O famoso “catálogo das naus” presente no segundo canto da Ilíada – que na belíssima tradução da epopeia grega para a língua portuguesa a cargo do poeta lisboeta Frederico Lourenço corresponde aos versos 494-785 – constitui a primeira cena da literatura ocidental (sabe-se que o poema épico foi escrito por volta de 700 a.C.) que trata da ligação entre homens e embarcações. “Enumerarei os comandantes das naus e a ordenação das naus”, afirma o narrador homérico antes de introduzir uma longa descrição dos chefes que tomaram de assalto a cidade de Troia fazendo uso de suas embarcações “recurvas, preparadas para o alto-mar”. Entretanto, se na Ilíada os elementos náuticos exercem um discreto papel de coadjuvantes ao longo da venturosa, mas trágica caracterização da existência humana apresentada por Homero, na Odisseia, por sua vez, barcos e jangadas dividem com Odisseu o protagonismo da trama, levando o herói a compreender, ainda que tardiamente, que a instabilidade do mundo marítimo está associada de modo indelével às atribulações da vida.

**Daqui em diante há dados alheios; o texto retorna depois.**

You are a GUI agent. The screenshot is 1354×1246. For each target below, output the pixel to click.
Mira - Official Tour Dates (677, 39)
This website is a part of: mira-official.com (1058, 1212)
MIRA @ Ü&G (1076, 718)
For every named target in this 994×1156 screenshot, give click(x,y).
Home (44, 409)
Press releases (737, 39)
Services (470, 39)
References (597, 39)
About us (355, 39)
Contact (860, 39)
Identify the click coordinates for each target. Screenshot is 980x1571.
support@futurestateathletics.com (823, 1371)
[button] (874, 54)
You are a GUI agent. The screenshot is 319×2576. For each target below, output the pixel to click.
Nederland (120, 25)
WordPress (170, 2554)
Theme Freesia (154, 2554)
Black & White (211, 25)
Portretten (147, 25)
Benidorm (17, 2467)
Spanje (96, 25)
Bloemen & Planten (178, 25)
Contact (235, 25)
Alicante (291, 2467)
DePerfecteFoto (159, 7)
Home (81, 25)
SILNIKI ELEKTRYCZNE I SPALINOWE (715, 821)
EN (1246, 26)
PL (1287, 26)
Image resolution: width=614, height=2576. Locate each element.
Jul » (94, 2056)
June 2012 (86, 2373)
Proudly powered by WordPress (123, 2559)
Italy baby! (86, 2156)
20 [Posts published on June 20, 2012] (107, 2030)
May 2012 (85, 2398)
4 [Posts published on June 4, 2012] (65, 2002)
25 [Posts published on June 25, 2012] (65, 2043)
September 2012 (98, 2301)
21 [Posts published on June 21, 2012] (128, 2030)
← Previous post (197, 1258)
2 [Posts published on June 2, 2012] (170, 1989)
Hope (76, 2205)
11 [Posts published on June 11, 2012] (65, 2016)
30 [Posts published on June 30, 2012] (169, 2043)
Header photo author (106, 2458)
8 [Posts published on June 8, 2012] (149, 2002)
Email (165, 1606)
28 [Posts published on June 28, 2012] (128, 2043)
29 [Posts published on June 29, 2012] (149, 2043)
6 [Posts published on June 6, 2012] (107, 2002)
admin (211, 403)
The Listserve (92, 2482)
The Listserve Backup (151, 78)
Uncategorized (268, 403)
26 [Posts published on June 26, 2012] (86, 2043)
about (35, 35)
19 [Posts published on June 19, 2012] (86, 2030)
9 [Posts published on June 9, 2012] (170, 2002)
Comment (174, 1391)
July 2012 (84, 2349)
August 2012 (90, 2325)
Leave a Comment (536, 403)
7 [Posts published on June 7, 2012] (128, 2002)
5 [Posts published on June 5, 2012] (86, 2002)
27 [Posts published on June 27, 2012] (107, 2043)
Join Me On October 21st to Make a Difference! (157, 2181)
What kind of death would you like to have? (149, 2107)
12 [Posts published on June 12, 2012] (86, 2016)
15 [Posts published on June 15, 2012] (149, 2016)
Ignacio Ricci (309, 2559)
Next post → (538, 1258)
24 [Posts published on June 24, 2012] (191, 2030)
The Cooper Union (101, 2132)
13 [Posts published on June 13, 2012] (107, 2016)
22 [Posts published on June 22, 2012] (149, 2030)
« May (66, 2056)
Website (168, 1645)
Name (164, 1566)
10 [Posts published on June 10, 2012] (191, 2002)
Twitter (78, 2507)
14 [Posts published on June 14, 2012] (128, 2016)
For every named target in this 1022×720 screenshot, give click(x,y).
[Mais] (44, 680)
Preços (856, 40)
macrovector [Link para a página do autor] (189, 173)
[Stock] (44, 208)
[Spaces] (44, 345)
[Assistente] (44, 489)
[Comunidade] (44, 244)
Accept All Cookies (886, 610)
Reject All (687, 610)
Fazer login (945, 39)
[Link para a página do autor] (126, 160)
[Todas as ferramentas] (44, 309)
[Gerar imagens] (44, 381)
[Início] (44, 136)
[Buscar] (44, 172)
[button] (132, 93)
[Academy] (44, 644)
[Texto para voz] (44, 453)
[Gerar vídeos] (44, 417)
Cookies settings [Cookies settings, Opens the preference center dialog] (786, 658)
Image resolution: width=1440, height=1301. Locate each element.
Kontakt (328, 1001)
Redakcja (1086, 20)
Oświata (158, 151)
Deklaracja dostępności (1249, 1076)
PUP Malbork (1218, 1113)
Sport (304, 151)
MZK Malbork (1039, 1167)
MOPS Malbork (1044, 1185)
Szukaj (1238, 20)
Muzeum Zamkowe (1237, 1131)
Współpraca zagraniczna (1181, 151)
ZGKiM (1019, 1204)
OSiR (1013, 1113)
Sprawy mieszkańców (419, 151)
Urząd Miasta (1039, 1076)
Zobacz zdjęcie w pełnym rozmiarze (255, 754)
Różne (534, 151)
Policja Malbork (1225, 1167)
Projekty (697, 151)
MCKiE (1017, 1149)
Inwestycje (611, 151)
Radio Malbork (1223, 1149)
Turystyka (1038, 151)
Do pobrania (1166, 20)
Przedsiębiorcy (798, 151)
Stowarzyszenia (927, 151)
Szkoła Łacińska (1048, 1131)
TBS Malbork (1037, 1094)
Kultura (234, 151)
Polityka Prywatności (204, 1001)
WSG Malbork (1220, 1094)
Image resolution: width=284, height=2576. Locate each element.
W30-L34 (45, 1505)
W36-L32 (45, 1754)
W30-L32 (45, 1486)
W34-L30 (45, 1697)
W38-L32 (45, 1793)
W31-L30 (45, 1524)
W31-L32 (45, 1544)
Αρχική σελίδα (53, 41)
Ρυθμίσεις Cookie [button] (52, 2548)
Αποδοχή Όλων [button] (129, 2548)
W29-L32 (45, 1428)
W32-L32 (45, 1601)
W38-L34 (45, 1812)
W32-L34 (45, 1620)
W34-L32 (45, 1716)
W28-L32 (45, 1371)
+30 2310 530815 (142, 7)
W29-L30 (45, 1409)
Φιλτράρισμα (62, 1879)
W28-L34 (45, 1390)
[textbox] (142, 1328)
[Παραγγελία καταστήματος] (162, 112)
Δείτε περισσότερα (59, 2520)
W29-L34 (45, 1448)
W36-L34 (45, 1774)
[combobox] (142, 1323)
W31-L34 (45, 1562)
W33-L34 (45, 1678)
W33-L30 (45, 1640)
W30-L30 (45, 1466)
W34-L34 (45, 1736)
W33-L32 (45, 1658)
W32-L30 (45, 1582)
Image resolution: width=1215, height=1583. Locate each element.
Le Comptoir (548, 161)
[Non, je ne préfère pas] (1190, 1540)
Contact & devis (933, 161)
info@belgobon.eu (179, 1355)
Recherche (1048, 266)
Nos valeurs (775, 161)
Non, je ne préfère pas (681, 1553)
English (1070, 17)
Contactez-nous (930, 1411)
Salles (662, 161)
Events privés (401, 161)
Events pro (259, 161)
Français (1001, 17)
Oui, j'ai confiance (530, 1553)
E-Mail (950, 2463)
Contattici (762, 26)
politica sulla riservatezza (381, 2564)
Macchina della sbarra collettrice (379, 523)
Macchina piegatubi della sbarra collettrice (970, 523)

Assim é que o mar e a literatura no Ocidente se relacionam desde sempre. No caso da literatura dramática, as mesmas fontes fabulares do ciclo troiano registrado por Homero migraram, a partir do século IV a.C., para a esfera do teatro, possibilitando aos trágicos gregos explorarem uma série de símbolos marítimos convertidos em signos dramáticos e cênicos. Se no Agamêmnon, de Ésquilo, por exemplo, há uma grande expectativa pela entrada em cena do rei que viajou muitos anos pelo mar até finalmente retornar à pátria (“Partiram há dez anos desta terra/… em mil navios belicosos e tripulados todos por argivos”, diz o Coro), tanto n’As troianas como na Hécuba, de Eurípides, a expectativa se reverte, concentrando-se os acontecimentos de ambas as peças na partida iminente das naus gregas, que levarão para o território aqueu as mulheres troianas transformadas em presas de guerra (“Encaminhemo-nos primeiro às tendas, amigas minhas, e depois ao porto; vivamos nossa vida de cativas, submissas ao destino inexorável”, anuncia o Corifeu na cena de encerramento de Hécuba).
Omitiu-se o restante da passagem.